Dataset entries
=== Begin Enclosure ===
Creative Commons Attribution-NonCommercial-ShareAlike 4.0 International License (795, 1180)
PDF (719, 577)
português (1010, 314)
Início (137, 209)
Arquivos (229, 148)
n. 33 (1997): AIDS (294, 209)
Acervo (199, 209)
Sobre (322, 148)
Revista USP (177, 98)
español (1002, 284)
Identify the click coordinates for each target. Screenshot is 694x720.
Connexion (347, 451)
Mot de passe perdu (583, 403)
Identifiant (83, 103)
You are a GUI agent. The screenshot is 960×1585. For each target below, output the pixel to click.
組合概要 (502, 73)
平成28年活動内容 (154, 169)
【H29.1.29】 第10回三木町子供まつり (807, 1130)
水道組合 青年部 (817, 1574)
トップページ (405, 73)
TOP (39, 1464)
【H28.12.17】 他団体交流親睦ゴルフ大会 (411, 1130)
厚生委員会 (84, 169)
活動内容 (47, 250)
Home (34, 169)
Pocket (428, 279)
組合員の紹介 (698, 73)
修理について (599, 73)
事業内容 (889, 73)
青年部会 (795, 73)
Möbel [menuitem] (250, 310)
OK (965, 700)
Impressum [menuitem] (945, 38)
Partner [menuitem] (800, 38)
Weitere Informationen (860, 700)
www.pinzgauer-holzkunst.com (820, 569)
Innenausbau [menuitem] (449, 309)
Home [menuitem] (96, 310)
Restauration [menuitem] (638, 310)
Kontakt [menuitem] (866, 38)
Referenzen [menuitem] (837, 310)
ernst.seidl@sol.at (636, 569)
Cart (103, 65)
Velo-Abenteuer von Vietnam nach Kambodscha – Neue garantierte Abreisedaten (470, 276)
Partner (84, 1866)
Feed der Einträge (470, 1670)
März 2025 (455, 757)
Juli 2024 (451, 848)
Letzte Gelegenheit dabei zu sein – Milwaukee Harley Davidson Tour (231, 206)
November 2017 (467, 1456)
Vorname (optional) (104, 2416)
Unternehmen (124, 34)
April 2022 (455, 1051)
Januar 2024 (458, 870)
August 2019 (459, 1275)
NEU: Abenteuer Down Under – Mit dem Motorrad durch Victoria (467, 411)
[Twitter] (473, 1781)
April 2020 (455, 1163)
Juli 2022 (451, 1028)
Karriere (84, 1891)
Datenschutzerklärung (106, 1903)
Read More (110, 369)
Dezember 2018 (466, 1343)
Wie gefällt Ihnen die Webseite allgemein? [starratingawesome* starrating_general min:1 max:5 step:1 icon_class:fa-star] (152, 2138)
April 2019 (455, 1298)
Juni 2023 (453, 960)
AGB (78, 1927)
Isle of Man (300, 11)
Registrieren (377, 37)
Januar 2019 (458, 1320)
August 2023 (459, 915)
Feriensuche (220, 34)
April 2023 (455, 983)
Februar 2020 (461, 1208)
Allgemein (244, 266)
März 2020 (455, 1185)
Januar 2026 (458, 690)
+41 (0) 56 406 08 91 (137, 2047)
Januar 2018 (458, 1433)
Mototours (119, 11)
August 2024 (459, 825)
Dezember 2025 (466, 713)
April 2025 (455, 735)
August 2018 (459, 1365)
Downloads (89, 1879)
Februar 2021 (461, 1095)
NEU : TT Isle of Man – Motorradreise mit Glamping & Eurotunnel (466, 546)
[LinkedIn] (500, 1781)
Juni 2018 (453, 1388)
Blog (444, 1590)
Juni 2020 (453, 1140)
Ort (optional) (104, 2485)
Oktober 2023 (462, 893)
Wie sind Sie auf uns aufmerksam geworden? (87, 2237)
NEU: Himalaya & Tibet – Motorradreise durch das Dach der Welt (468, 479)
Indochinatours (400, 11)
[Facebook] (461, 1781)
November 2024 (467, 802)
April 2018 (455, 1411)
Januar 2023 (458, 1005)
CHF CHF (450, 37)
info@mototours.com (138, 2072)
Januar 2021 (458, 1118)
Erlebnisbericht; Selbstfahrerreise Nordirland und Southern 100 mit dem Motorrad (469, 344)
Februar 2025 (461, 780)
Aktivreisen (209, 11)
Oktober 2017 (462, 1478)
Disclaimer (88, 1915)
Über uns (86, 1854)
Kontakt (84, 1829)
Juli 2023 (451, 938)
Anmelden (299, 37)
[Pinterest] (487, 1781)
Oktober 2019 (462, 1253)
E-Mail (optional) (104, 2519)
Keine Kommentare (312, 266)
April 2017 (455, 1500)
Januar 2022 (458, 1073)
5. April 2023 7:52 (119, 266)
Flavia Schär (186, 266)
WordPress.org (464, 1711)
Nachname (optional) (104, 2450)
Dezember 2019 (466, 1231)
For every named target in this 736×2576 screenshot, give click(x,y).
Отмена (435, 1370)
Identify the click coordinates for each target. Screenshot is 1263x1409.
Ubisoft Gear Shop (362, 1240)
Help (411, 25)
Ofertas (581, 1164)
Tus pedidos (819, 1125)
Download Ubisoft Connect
=== End Enclosure ===
◆ Task to carry out:
Where does the string "Oktober" appear in the records? Copy every line that holds it.

◆ Solution to the exercise:
Oktober 2023 (462, 893)
Oktober 2017 (462, 1478)
Oktober 2019 (462, 1253)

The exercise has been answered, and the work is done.